Film Retrospective Screens Nine Works in Markopoulos Tribute

TWICE in the past couple of years, the sad event of a filmmaker's death has brought renewed visibility for his life's work.

The first of these occasions was in 1991, when the New York Film Festival paid tribute to the late Jack Smith with a rare above-ground screening of "Flaming Creatures," his flamboyant classic of underground cinema.

More recently, New York's enterprising Anthology Film Archives honored the memory of Gregory J. Markopoulos with a retrospective of nine major works, from the 1947-48 trilogy "Du Sang de la Volupte et de la Mort" to the 1970 "Hagiographia."

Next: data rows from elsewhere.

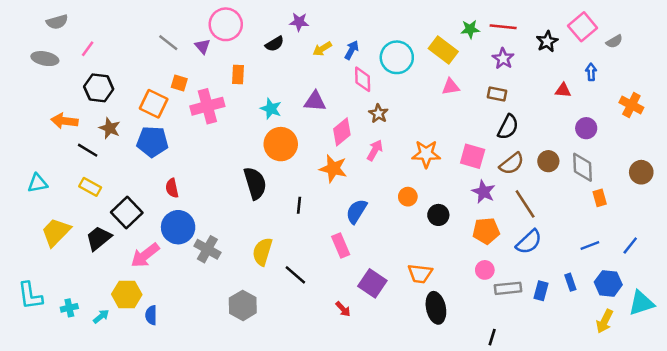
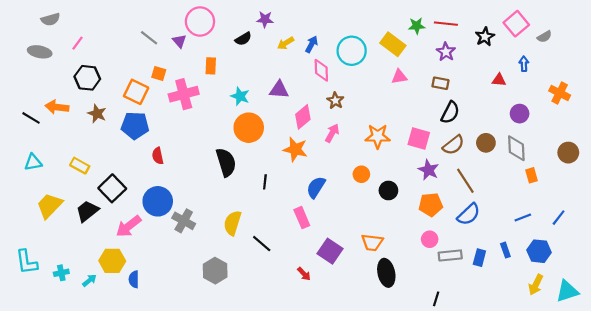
black line: (88, 150) -> (31, 118), moved
red semicircle: (172, 188) -> (158, 156), moved
cyan triangle: (641, 303) -> (567, 291), moved

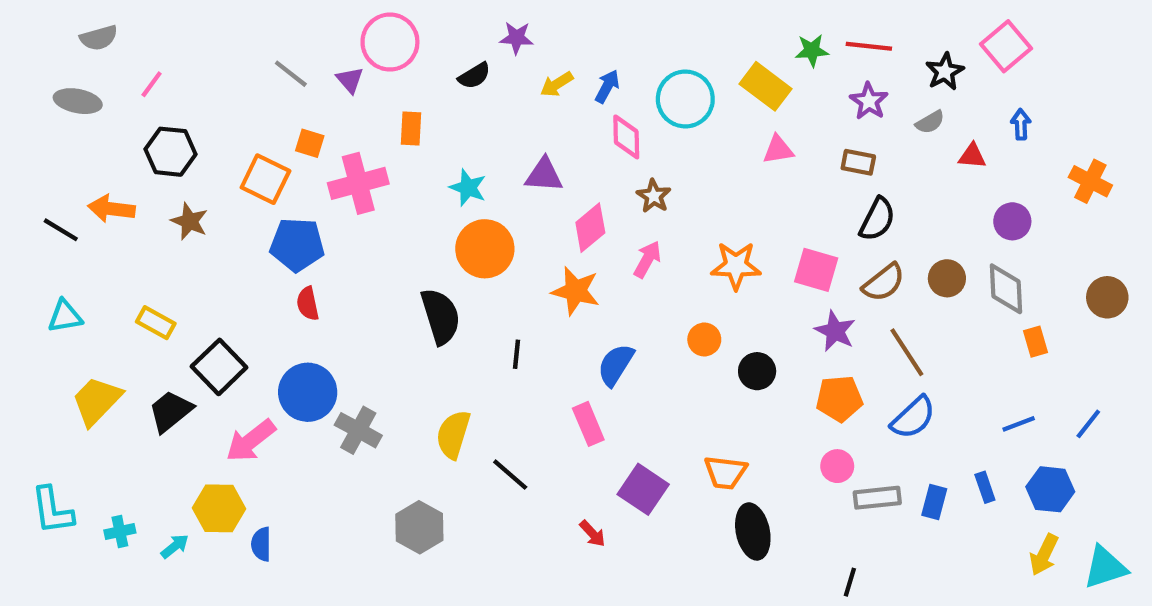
gray semicircle: (544, 37) -> (930, 122), moved
blue pentagon: (135, 125) -> (297, 245), moved

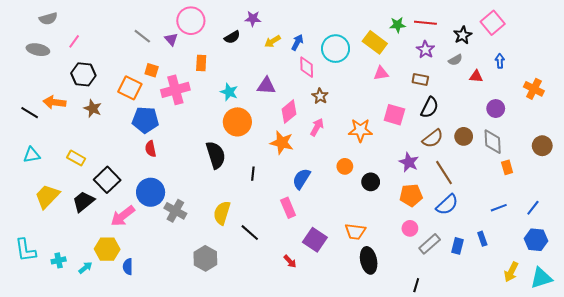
pink square: (816, 270) -> (394, 115), moved
blue hexagon: (1050, 489) -> (536, 240), moved
gray rectangle: (877, 498) -> (430, 244), turned -35

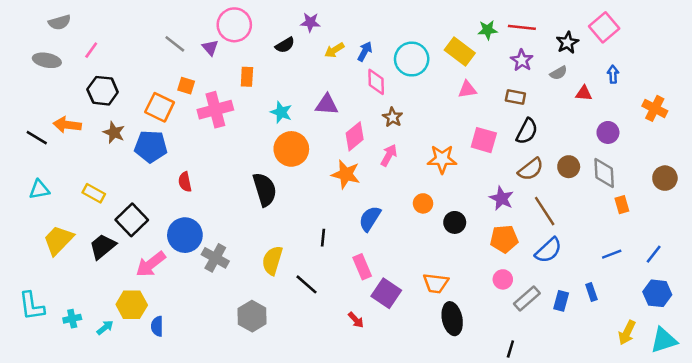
blue pentagon: (145, 120) -> (151, 146), moved
black line: (253, 174) -> (323, 238), moved
pink rectangle: (288, 208) -> (362, 267), moved

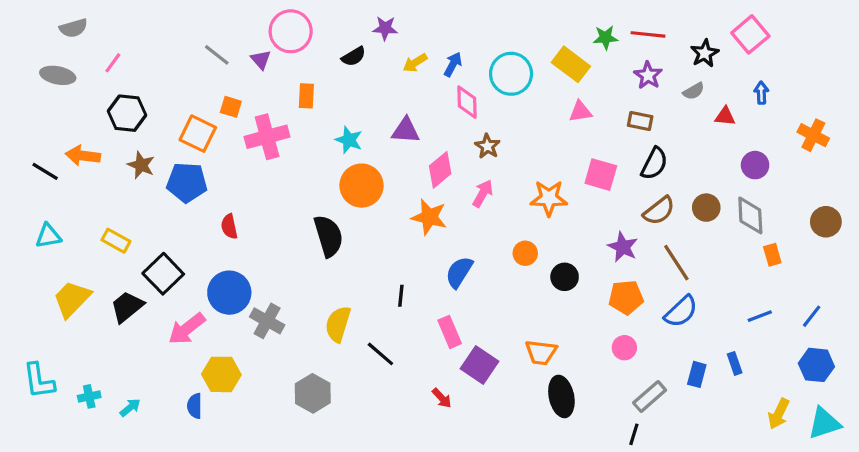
gray rectangle: (527, 298) -> (650, 396), moved
yellow hexagon: (132, 305) -> (221, 374), moved

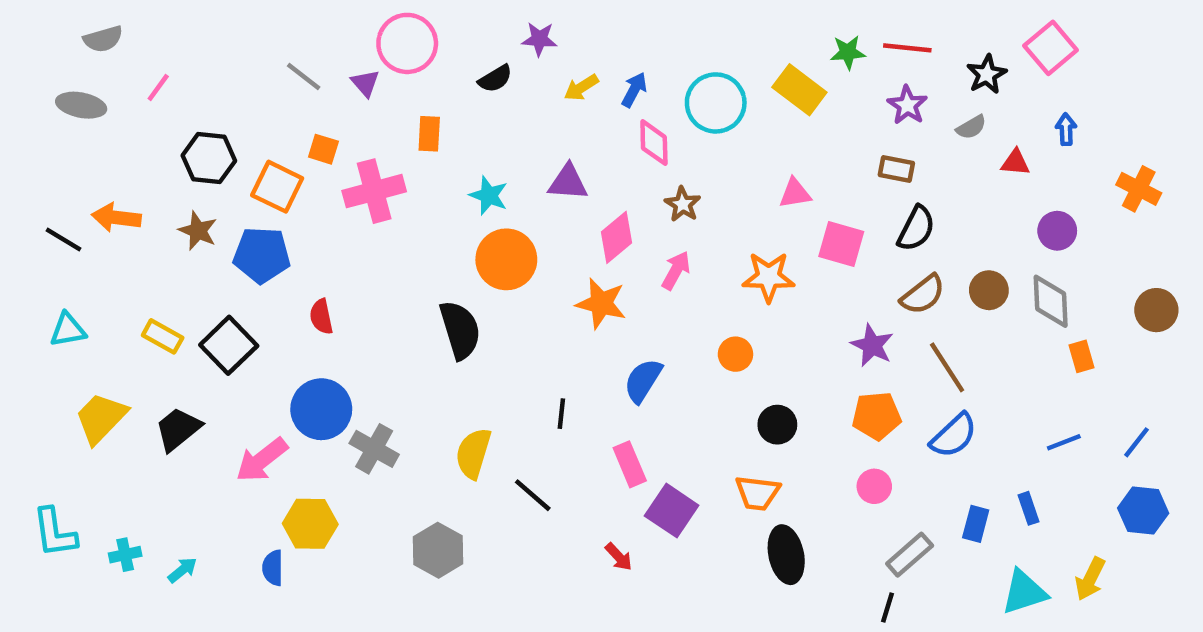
pink triangle: (580, 112) -> (795, 193), moved
black hexagon: (127, 113) -> (209, 158), moved
black square: (163, 274) -> (229, 345), moved
black circle: (565, 277) -> (777, 425), moved
cyan triangle: (824, 423) -> (1024, 592), moved

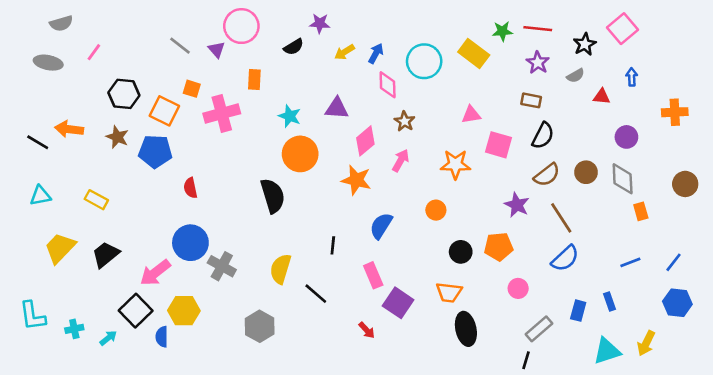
orange cross: (1139, 189) -> (675, 112), turned -30
black square: (229, 345) -> (136, 311), moved
orange pentagon: (877, 416) -> (499, 247), moved

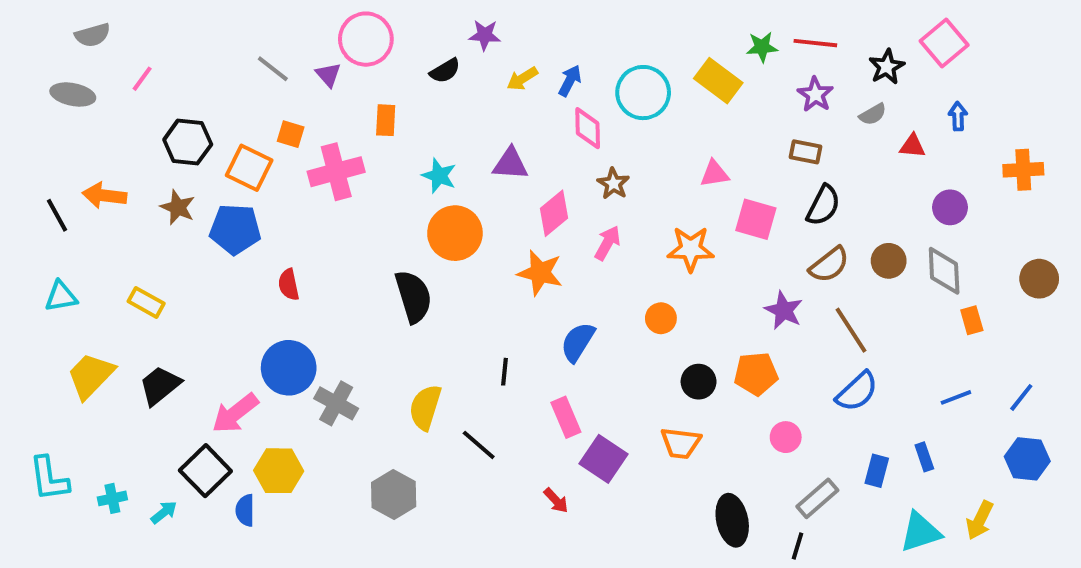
black line: (38, 142) -> (57, 215), turned 30
black ellipse: (466, 329) -> (732, 520), moved

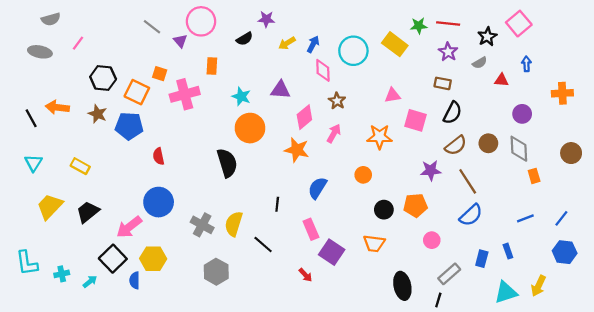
gray line: (273, 69) -> (152, 27), moved
cyan triangle: (61, 296) -> (33, 163), turned -48
purple star: (784, 310) -> (431, 170), turned -30
gray cross: (336, 403) -> (202, 225), moved

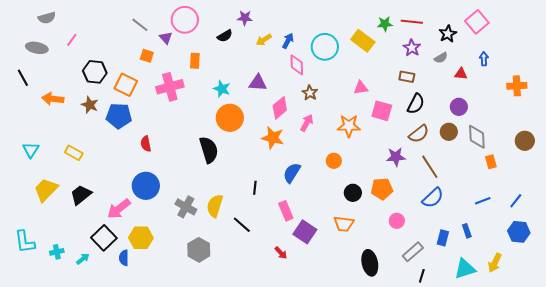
orange square: (160, 74) -> (147, 56), moved
purple circle: (522, 114) -> (459, 107), moved
black line: (31, 118) -> (23, 78), moved
black line: (438, 300) -> (422, 276), moved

These tributes had a distinctly ironic aspect, since both Mr. Markopoulos and Mr. Smith withdrew their works from American distribution during their lifetimes and tried to establish a new film aesthetic outside the usual circuits of both mainstream and avant-garde cinema.

Smith expressed his disgust with the commercialism of American film and started exhibiting his works during personal appearances that became notorious for the lateness of their hour, the eccentricity of their content, and the uncertainty as to whether a movie would be screened before the show ended.

Since his death, however, "Flaming Creatures" has been shown frequently in experimental-film circles, prompting new debates over the value of its campy performances, lowdown humor, and blitzed-out cinematography.

As for Markopoulos, the filmmaker left the United States for Europe years ago and dreamed of establishing a sort of cinematic shrine in Greece that would be the only authorized showplace for his work.

His reasons for moving remain unclear; some admirers say Markopoulos was displeased with the lack of appreciation for avant-garde film in the United States, while others say the filmmaker didn't want his works to be confused with those of artists he considered inferior.

In any case, his plan for a special Greek theater is still unrealized, and his estate keeps a tight rein on showings of his films.

Anthology Film Archives was able to present its retrospective by restricting admission to its own members. Fortunately, membership in Anthology is not difficult or expensive to acquire, so the screenings were well attended and enthusiastically received, giving the films a new and deserved burst of attention.

Markopoulos worked in a number of styles and mastered most of them. His rather precious and self-conscious early works - such as "Swain" from 1950 and the trilogy of "Psyche," "Lysis," and "Charmides" from the late '40s - combine a love for ancient Greek mythology with the kind of heady psychodrama that was then in fashion with American experimental filmmakers.

By contrast, the exquisite "Ming Green" makes a filmed portrait of his apartment into a lyrical tone poem with marvelously rhythmic editing.

His greatest film may well be "Twice a Man," starring Olympia Dukakis and Paul Kilb in a mysterious love story that uses quick-flashing montage to evoke the power of memory in everyday life. Also unusual is the film's approach to sound, which is used only when absolutely necessary - a technique that transforms the frequent hush of the sound track from arbitrary silence to expressive stillness.

Similar techniques are used (somewhat less effectively) in such mid-'60s films as "The Illiac Passion," featuring Andy Warhol; the respected "Himself as Herself," a discreet study of homosexual anxieties filmed in the Boston area; and "The Divine Damnation," a portrait film inspired by Greek sculpture and Renaissance painting.

"Gammelion" and "Hagiographia," made between 1968 and 1970, are landscape and architectural studies of extraordinary beauty and vitality.

Markopoulos's longtime associate Robert Beavers has informed Anthology's chief, Jonas Mekas, that some 130 films by Markopoulos exist in Europe; most of them have never been publicly screened.

One hopes Anthology's retrospective will invigorate the effort to organize and distribute this body of work so that cinephiles everywhere - perhaps even in a specially designed Greek theater someday - can savor the beauties and complexities the films surely contain.